Synopsis of Jean le Rond d’Alembert, ‘Éléments des sciences’
[‘Elements of the Sciences’]
Jean le Rond D’Alembert (1717-1783) played an important role in post-Newtonian debates about the nature and status of the sciences, in particular mathematics and mechanics. For twelve years he served as co-editor with Denis Diderot of the quintessential Enlightenment text, the Encyclopédie. ‘D’Alembert’s philosophy’, as Paul F. Johnson explains, ‘is characterized by an abiding commitment to the clarity and precision which attends mathematical abstraction. He believed that in its essence the natural order is internally structured by laws whose operation can be articulated under the principles of geometry. All natural phenomena are to be explained under the terms of those basic mathematical principles that govern the scientific domain in which they are located (chemistry or astronomy for example), and all scientific domains could be brought ultimately to perfect consistency and systematic order within a comprehensive theory. The events and processes which constitute the natural order reflect the reality of the mathematical structure which underlies them.’1
The article reproduced here consists of the entirety of the entry on ‘Elements of the Sciences’ in the Encyclopédie (volume V, 1755). D’Alembert defends the general validity of clear and systematic scientific method, regardless of its domain of application. He argues that the elements of a science are best understood as ‘the propositions or general truths that provide a basis for other [propositions]’ and thus serve as the seed or ‘germ that need only be developed, in order to know the objects of that science in more detail’ (CpA 9.16:208).

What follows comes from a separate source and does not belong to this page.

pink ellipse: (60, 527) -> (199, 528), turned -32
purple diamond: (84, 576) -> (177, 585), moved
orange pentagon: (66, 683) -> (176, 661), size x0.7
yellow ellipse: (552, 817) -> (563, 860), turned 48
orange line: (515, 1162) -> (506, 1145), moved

The concept of ‘element’ itself connotes a relation of part to whole (as in ‘elements of a whole’): d’Alembert begins by asking how this relation might then apply to science ‘as a whole’, thus indirectly posing the problem of a doctrine of science. For a divine or omniscient mind, the ‘elements of all the sciences would be reduced to a single principle, whose principal consequences would be the elements of each particular science.’ Human minds have a more limited perspective. ‘However ordered the arrangement of our propositions, however precise the observation of our deductions, there will of necessity always be some gaps [vies]; not all the propositions will hold together directly, and they will form, so to speak, different and disunited groups’ (CpA 9.16:207).

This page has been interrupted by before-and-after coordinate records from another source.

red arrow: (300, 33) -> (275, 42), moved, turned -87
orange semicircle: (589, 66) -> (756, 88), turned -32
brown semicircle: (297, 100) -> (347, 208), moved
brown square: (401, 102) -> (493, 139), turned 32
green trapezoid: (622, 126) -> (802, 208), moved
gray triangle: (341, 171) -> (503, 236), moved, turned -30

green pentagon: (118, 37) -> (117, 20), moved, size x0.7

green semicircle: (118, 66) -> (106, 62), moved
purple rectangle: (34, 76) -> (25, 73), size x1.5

Very quickly the relevance of d’Alembert’s framework to that of the Cahiers becomes clear. D’Alembert thinks of the discourse of science as a determinant chain, a series of propositions which serve as either principles or consequences for other propositions. Crucially, the elementary links in this chain can be identified even if the chain itself is partially ‘discontinuous’:
From all we have said it should be obvious that we should only tackle the elements of a science when the propositions that constitute it are no longer isolated and independent from one another, and when we can identify principal propositions, propositions from which others follow as their consequences. How are we to distinguish these primary propositions? In the following way: If the propositions that form the whole [l’ensemble] of a science do not follow immediately one after the other, we will identify the places where the chain is broken. The propositions that form the head of each part of the chain are those that should be treated as elements (CpA 9.16:209).2
A proposition will be treated as ‘principal’ i.e. ‘elementary’ on several conditions: if it is relatively distinct from others, if it is the source of other propositions (that can be treated as its consequences), and if it is not implied (or at least not fully implied) by other propositions (CpA 9.16:209). Some isolated propositions (propositions that are neither ‘the principle nor the consequence of another’) should also be included among the elements, ‘for the elements of a science must contain at least the germ of all the truths that form the object of that science; consequently, the omission of a single isolated truth would render the elements imperfect’ (CpA 9.16:209). The sequence that constitutes the elements of a science is thus no less ‘perfect’ for being discontinuous, i.e. for containing propositions that do not determine any others and yet remain true.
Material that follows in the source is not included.